Lines from the one containing "UTALES DE HUESO Y PEPITA" through the last line of the data are to be returned exactly, both ends included, minus any pictures.

Recorded data Start Marker

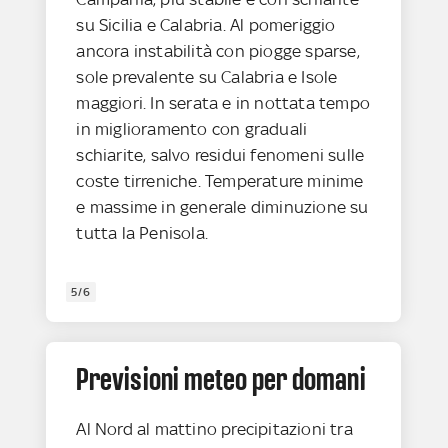
su Sicilia e Calabria. Al pomeriggio
ancora instabilità con piogge sparse,
sole prevalente su Calabria e Isole
maggiori. In serata e in nottata tempo
in miglioramento con graduali
schiarite, salvo residui fenomeni sulle
coste tirreniche. Temperature minime
e massime in generale diminuzione su
tutta la Penisola.
5/6
Previsioni meteo per domani
Al Nord al mattino precipitazioni tra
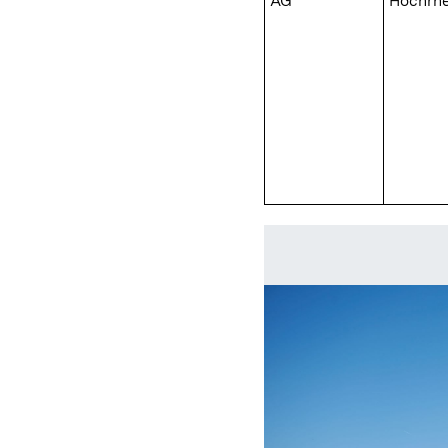
AG
Hochrhe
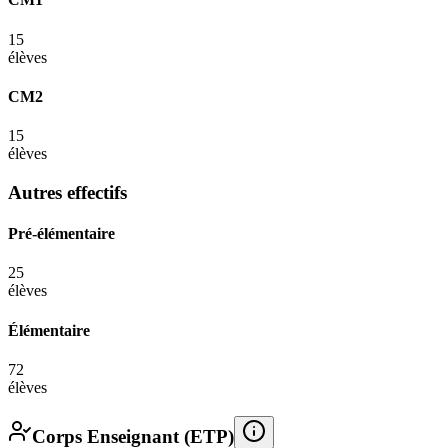
15
élèves
CM2
15
élèves
Autres effectifs
Pré-élémentaire
25
élèves
Élémentaire
72
élèves
Corps Enseignant (ETP)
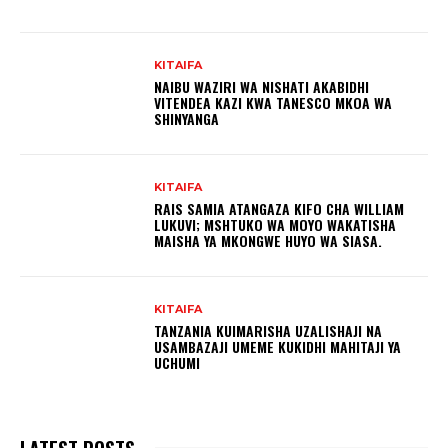
KITAIFA
NAIBU WAZIRI WA NISHATI AKABIDHI
VITENDEA KAZI KWA TANESCO MKOA WA
SHINYANGA
KITAIFA
RAIS SAMIA ATANGAZA KIFO CHA WILLIAM
LUKUVI; MSHTUKO WA MOYO WAKATISHA
MAISHA YA MKONGWE HUYO WA SIASA.
KITAIFA
TANZANIA KUIMARISHA UZALISHAJI NA
USAMBAZAJI UMEME KUKIDHI MAHITAJI YA
UCHUMI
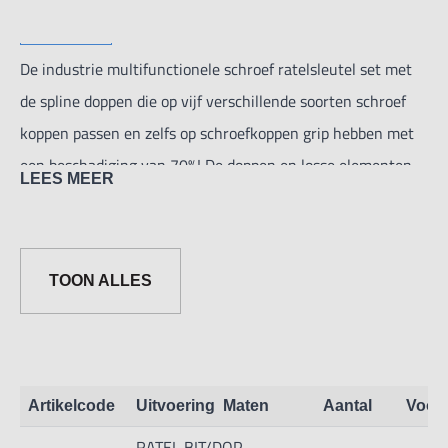
De industrie multifunctionele schroef ratelsleutel set met
de spline doppen die op vijf verschillende soorten schroef
koppen passen en zelfs op schroefkoppen grip hebben met
een beschadiging van 70%! De doppen en losse elementen
LEES MEER
zijn gesmeed uit CrV 50bv30 staal. De bits zijn gesmeed uit
koudwerkstaal AISI S2 met de specifieke eigenschappen
zoals, hoge hardheid, grote taaiheid en drukvastheid en
TOON ALLES
hoge slijtweerstand.
Toepassing: industrie.
Oppervlakte dopen: mat Chroom.
Oppervlakte bits: blank.
Artikelcode
Uitvoering
Maten
Aantal
Voor
Verpakt: kunststof box.
RATEL BIT/DOP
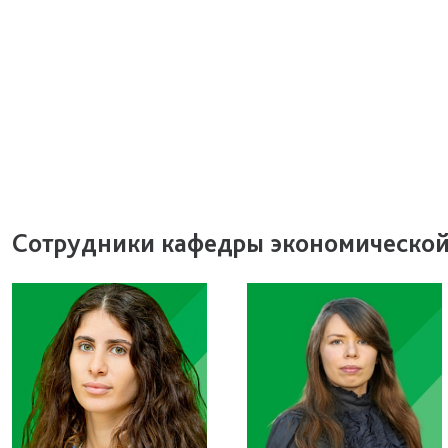
Сотрудники кафедры экономической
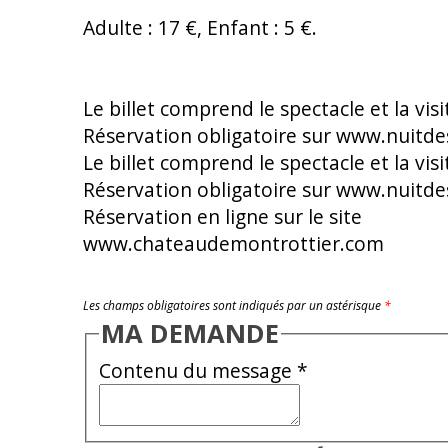
Adulte : 17 €, Enfant : 5 €.
Le billet comprend le spectacle et la vis
Réservation obligatoire sur www.nuitde
Le billet comprend le spectacle et la vis
Réservation obligatoire sur www.nuitde
Réservation en ligne sur le site
www.chateaudemontrottier.com
Les champs obligatoires sont indiqués par un astérisque
*
MA DEMANDE
Contenu du message
*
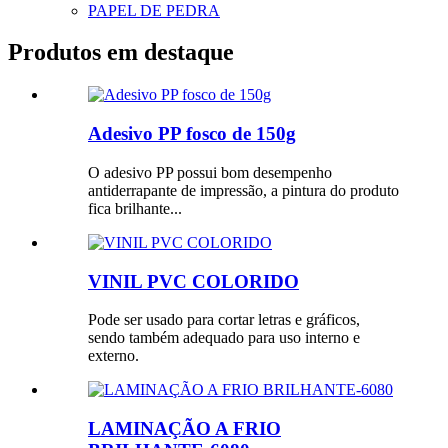
PAPEL DE PEDRA
Produtos em destaque
Adesivo PP fosco de 150g
O adesivo PP possui bom desempenho
antiderrapante de impressão, a pintura do produto
fica brilhante...
VINIL PVC COLORIDO
Pode ser usado para cortar letras e gráficos,
sendo também adequado para uso interno e
externo.
LAMINAÇÃO A FRIO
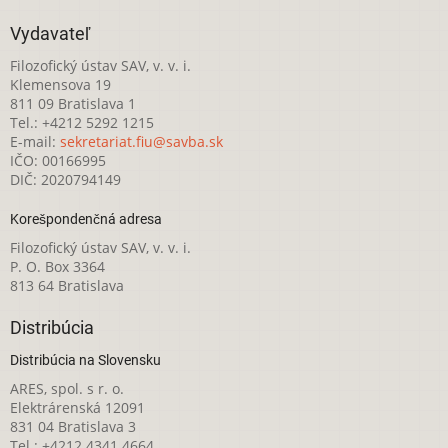
Vydavateľ
Filozofický ústav SAV, v. v. i.
Klemensova 19
811 09 Bratislava 1
Tel.: +4212 5292 1215
E-mail:
sekretariat.fiu@savba.sk
IČO: 00166995
DIČ: 2020794149
Korešpondenčná adresa
Filozofický ústav SAV, v. v. i.
P. O. Box 3364
813 64 Bratislava
Distribúcia
Distribúcia na Slovensku
ARES, spol. s r. o.
Elektrárenská 12091
831 04 Bratislava 3
Tel.: +4212 4341 4664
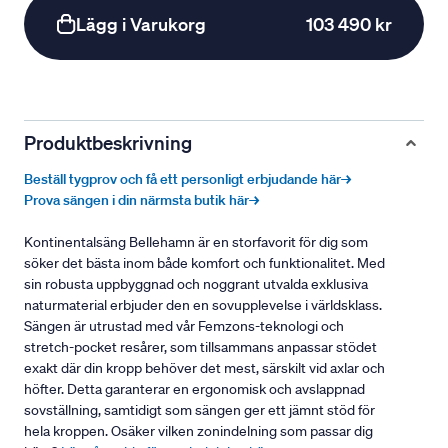
Lägg i Varukorg
103 490 kr
Produktbeskrivning
Beställ tygprov och få ett personligt erbjudande här→
Prova sängen i din närmsta butik här→
Kontinentalsäng Bellehamn är en storfavorit för dig som
söker det bästa inom både komfort och funktionalitet. Med
sin robusta uppbyggnad och noggrant utvalda exklusiva
naturmaterial erbjuder den en sovupplevelse i världsklass.
Sängen är utrustad med vår Femzons-teknologi och
stretch-pocket resårer, som tillsammans anpassar stödet
exakt där din kropp behöver det mest, särskilt vid axlar och
höfter. Detta garanterar en ergonomisk och avslappnad
sovställning, samtidigt som sängen ger ett jämnt stöd för
hela kroppen. Osäker vilken zonindelning som passar dig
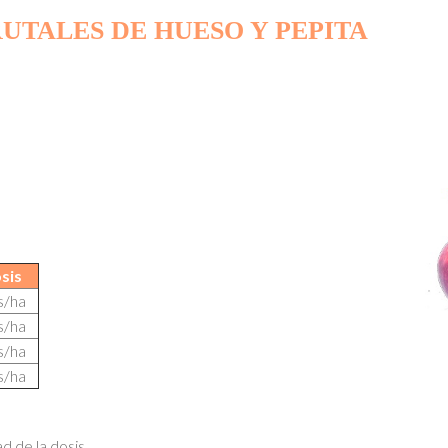
UTALES DE HUESO Y PEPITA
sis
ts/ha
ts/ha
ts/ha
ts/ha
ad de la dosis.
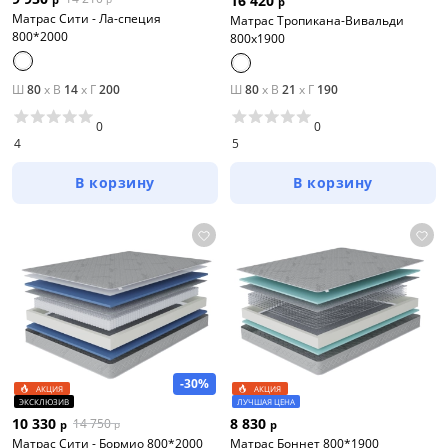
16 420
р
Матрас Сити - Ла-специя
Матрас Тропикана-Вивальди
800*2000
800х1900
Ш
80
x
В
14
x
Г
200
Ш
80
x
В
21
x
Г
190
0
0
4
5
В корзину
В корзину
-30%
АКЦИЯ
АКЦИЯ
ЭКСКЛЮЗИВ
ЛУЧШАЯ ЦЕНА
10 330
8 830
14 750
р
р
р
Матрас Сити - Бормио 800*2000
Матрас Боннет 800*1900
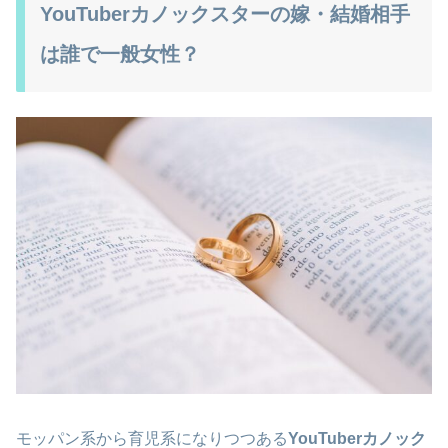
YouTuberカノックスターの嫁・結婚相手
は誰で一般女性？
モッパン系から育児系になりつつある
YouTuberカノック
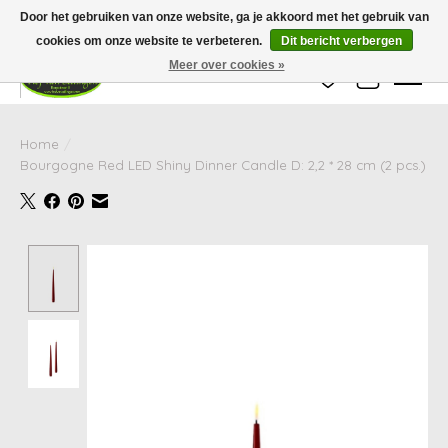
Wij zijn gesloten van 24 december tot en met 25 januari. Houd er rekening mee
Door het gebruiken van onze website, ga je akkoord met het gebruik van
dat de levertijd van uw bestelling in deze periode langer kan zijn dan
gebruikelijk.
cookies om onze website te verbeteren.
Dit bericht verbergen
Meer over cookies »
Verlanglijst
Winkelwag
Home
/
Bourgogne Red LED Shiny Dinner Candle D: 2,2 * 28 cm (2 pcs.)
Product image slideshow Items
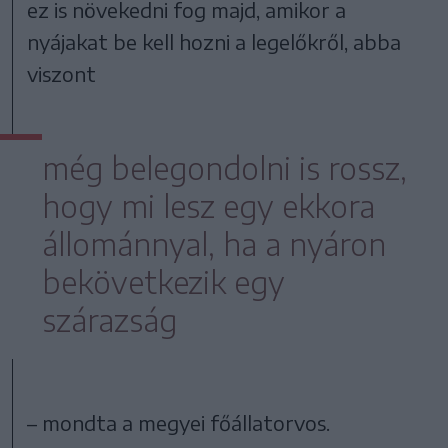
ez is növekedni fog majd, amikor a
nyájakat be kell hozni a legelőkről, abba
viszont
még belegondolni is rossz,
hogy mi lesz egy ekkora
állománnyal, ha a nyáron
bekövetkezik egy
szárazság
– mondta a megyei főállatorvos.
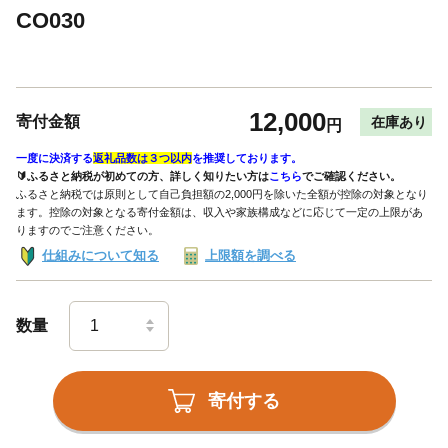
CO030
12,000
寄付金額
在庫あり
円
一度に決済する
返礼品数は３つ以内
を推奨しております。
🔰ふるさと納税が初めての方、詳しく知りたい方は
こちら
でご確認ください。
ふるさと納税では原則として自己負担額の2,000円を除いた全額が控除の対象となり
ます。控除の対象となる寄付金額は、収入や家族構成などに応じて一定の上限があ
りますのでご注意ください。
仕組みについて知る
上限額を調べる
数量
寄付する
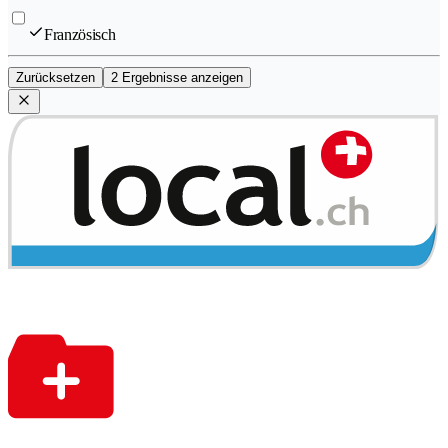
Französisch
Zurücksetzen
2 Ergebnisse anzeigen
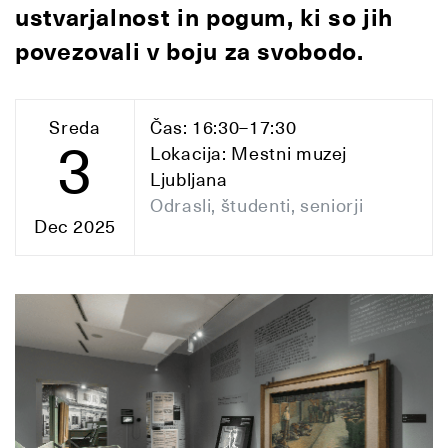
ustvarjalnost in pogum, ki so jih
povezovali v boju za svobodo.
Sreda
Čas: 16:30–17:30
3
Lokacija: Mestni muzej
Ljubljana
Odrasli, študenti, seniorji
Dec 2025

Recorded data End Marker

Written solution
UTALES DE HUESO Y PEPITA
sis
ts/ha
ts/ha
ts/ha
ts/ha
ad de la dosis.
16 420
р
Матрас Сити - Ла-специя
Матрас Тропикана-Вивальди
800*2000
800х1900
Ш
80
x
В
14
x
Г
200
Ш
80
x
В
21
x
Г
190
0
0
4
5
В корзину
В корзину
-30%
АКЦИЯ
АКЦИЯ
ЭКСКЛЮЗИВ
ЛУЧШАЯ ЦЕНА
10 330
8 830
14 750
р
р
р
Матрас Сити - Бормио 800*2000
Матрас Боннет 800*1900
YouTuberカノックスターの嫁・結婚相手
は誰で一般女性？
モッパン系から育児系になりつつある
YouTuberカノック
Wij zijn gesloten van 24 december tot en met 25 januari. Houd er rekening mee
Door het gebruiken van onze website, ga je akkoord met het gebruik van
dat de levertijd van uw bestelling in deze periode langer kan zijn dan
gebruikelijk.
cookies om onze website te verbeteren.
Dit bericht verbergen
Meer over cookies »
Verlanglijst
Winkelwag
Home
/
Bourgogne Red LED Shiny Dinner Candle D: 2,2 * 28 cm (2 pcs.)
Product image slideshow Items
ez is növekedni fog majd, amikor a
nyájakat be kell hozni a legelőkről, abba
viszont
még belegondolni is rossz,
hogy mi lesz egy ekkora
állománnyal, ha a nyáron
bekövetkezik egy
szárazság
– mondta a megyei főállatorvos.
CO030
12,000
寄付金額
在庫あり
円
一度に決済する
返礼品数は３つ以内
を推奨しております。
🔰ふるさと納税が初めての方、詳しく知りたい方は
こちら
でご確認ください。
ふるさと納税では原則として自己負担額の2,000円を除いた全額が控除の対象となり
ます。控除の対象となる寄付金額は、収入や家族構成などに応じて一定の上限があ
りますのでご注意ください。
仕組みについて知る
上限額を調べる
数量
寄付する
Französisch
Zurücksetzen
2 Ergebnisse anzeigen
ustvarjalnost in pogum, ki so jih
povezovali v boju za svobodo.
Sreda
Čas: 16:30–17:30
3
Lokacija: Mestni muzej
Ljubljana
Odrasli, študenti, seniorji
Dec 2025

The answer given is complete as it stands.